2.1 Elementos do processo Legislativo e o processo de formação das leis

2.1.3 A lógica e funcionamento do processo de formação legislativa

Todo processo pressupõe a ideia de contraditório. Não é exagero afirmar- se isso. É a própria Constituição quem positiva tal garantia em seu art. 5º, inciso LV, como um imperativo a ser seguido, tanto nos processos judiciais, quanto nos processos administrativos.98

O contraditório, portanto, é uma característica do processo. Não há falar em validade dos procedimentos sem que se respeite essa garantia constitucional.99

Essa atividade encontra-se presente, inclusive, no processo de formação das leis. Como se viu, o objetivo do processo legislativo é justamente a elaboração da lei. Os diversos procedimentos concatenados que levam à estruturação do processo legislativo só existem para se chegar à lei em seu sentido maior.

Dessa forma, os procedimentos devem ser munidos da garantia constitucional do contraditório, sob pena de o processo de formação da norma tornar-se viciado ou não corresponder aos anseios sociais.

Adiante, será estudada a composição das casas legislativas e como os partidos políticos interagem entre si dentro do Parlamento. Não se deixará de mencionar que essa estrutura plural do Parlamento é fundamental para o processo de formação legislativa.

98 A propósito, o Supremo Tribunal Federal ratificou esse entendimento ao editar a Súmula Vinculante 3, publicada em 6/6/2007, com relação, especificamente, ao Tribunal de Contas da União, a saber: “Nos processos perante o Tribunal de Contas da União asseguram-se o contraditório e a ampla defesa quando da decisão puder resultar anulação ou revogação de ato administrativo que beneficie o interessado, excetuada a apreciação da legalidade do ato de concessão inicial de aposentadoria, reforma e pensão”.

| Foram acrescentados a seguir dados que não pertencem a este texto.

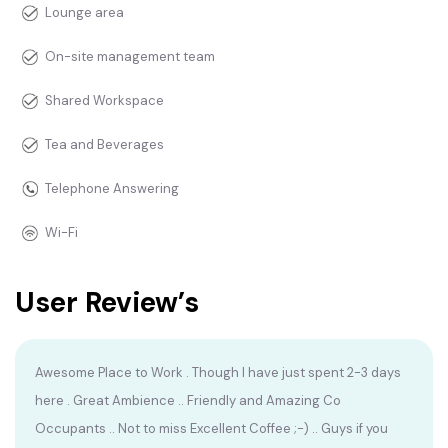
Lounge area
On-site management team
Shared Workspace
Tea and Beverages
Telephone Answering
Wi-Fi
User Review’s
Awesome Place to Work . Though I have just spent 2-3 days
here . Great Ambience .. Friendly and Amazing Co
Occupants .. Not to miss Excellent Coffee ;-) .. Guys if you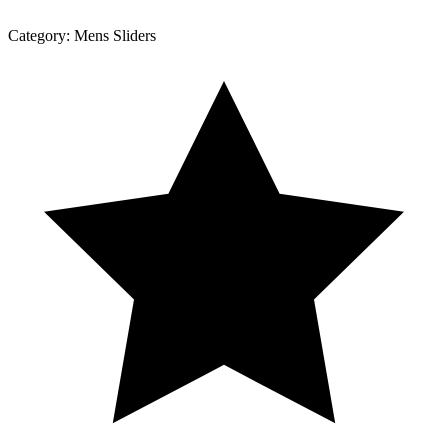
Category:
Mens Sliders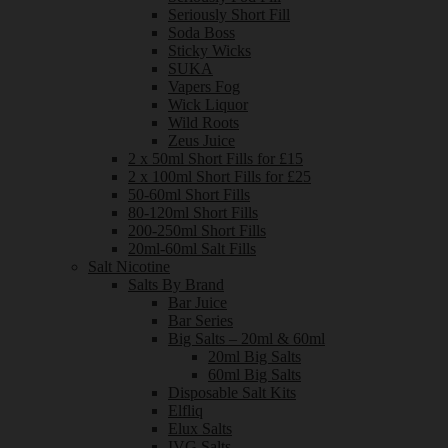
Seriously Short Fill
Soda Boss
Sticky Wicks
SUKA
Vapers Fog
Wick Liquor
Wild Roots
Zeus Juice
2 x 50ml Short Fills for £15
2 x 100ml Short Fills for £25
50-60ml Short Fills
80-120ml Short Fills
200-250ml Short Fills
20ml-60ml Salt Fills
Salt Nicotine
Salts By Brand
Bar Juice
Bar Series
Big Salts – 20ml & 60ml
20ml Big Salts
60ml Big Salts
Disposable Salt Kits
Elfliq
Elux Salts
IVG Salts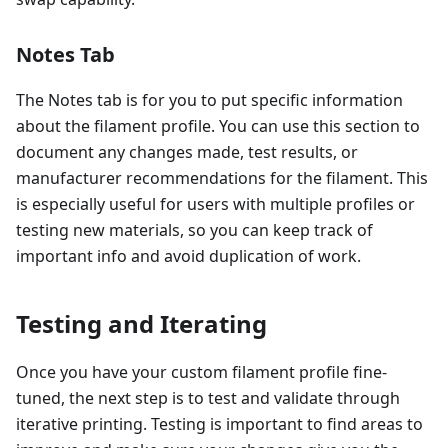
Notes Tab
The Notes tab is for you to put specific information
about the filament profile. You can use this section to
document any changes made, test results, or
manufacturer recommendations for the filament. This
is especially useful for users with multiple profiles or
testing new materials, so you can keep track of
important info and avoid duplication of work.
Testing and Iterating
Once you have your custom filament profile fine-
tuned, the next step is to test and validate through
iterative printing. Testing is important to find areas to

99 CARNELUTTI, Francesco. Como se Faz um Processo. 3. ed.. Sorocaba: Editora Líder, 2005. p. 91. De acordo com o autor, “O contraditório se desenvolve nos moldes de um diálogo, para cuja eficácia se necessita de uma certa preparação técnica e de um certo domínio de si”.

Isso porque, em uma democracia, a tendência é que os Parlamentos sejam compostos de representantes das mais diversas classes sociais, de banqueiros a bancários, de grandes latifundiários a representantes de movimentos sociais que militam a favor da reforma agrária, de grandes empresários a sindicalistas que lutam em prol dos direitos dos trabalhadores.

Enfim, a democracia bem construída pressupõe a participação efetiva de tantas classes e interesses quanto existirem. Bovero ressalta essa tendência ao afirmar que:

Os eleitos para o parlamento “representam” os cidadãos eleitores de forma democrática não apenas porque são por eles designados a substituí-los nas fases conclusivas do processo decisório, mas na medida em que o parlamento, em seu todo, e em suas várias partes componentes, espelha as diversas tendências e orientações políticas presentes no país globalmente considerado, sem exclusões, e nas respectivas proporções.100

A questão também é lembrada por Canotilho:

A representação democrática, constitucionalmente conformada, não se reduz, porém, a uma simples delegação da vontade do povo. A força (legitimidade e legitimação) do órgão representativo assenta também no conteúdo dos seus actos, pois só quando os cidadãos (povo), para além das suas diferenças e concepções políticas, se podem reencontrar nos actos dos representantes em virtude do conteúdo justo desses actos, é possível afirmar a existência e a realização de uma representação democrática material. Existe, pois, na representação democrática, um movimento referencial substantivo, um momento normativo que, de forma tendencial, se pode reconduzir às três idéias seguintes: (1) representação como actuação (cuidado) no interesse de outros e, concretamente, dos cidadãos portugueses; (2) representação como disposição para responder (responsiveness, na terminologia norte-americana), ou seja, sensibilização e capacidade de percepção dos representantes para decidir em congruência com os desejos e necessidades dos representados, afectados e vinculados pelos actos dos representantes; (3) Representação como processo dialético entre representantes e representados no sentido de uma realização actualizante dos momentos ou interesses universalizáveis do povo e existentes no povo.101

Nesse sentido, poder-se-ia a afirmar que, quanto mais solidificada for a democracia, mais complexo é o processo de deliberação e deflagração da formação das leis.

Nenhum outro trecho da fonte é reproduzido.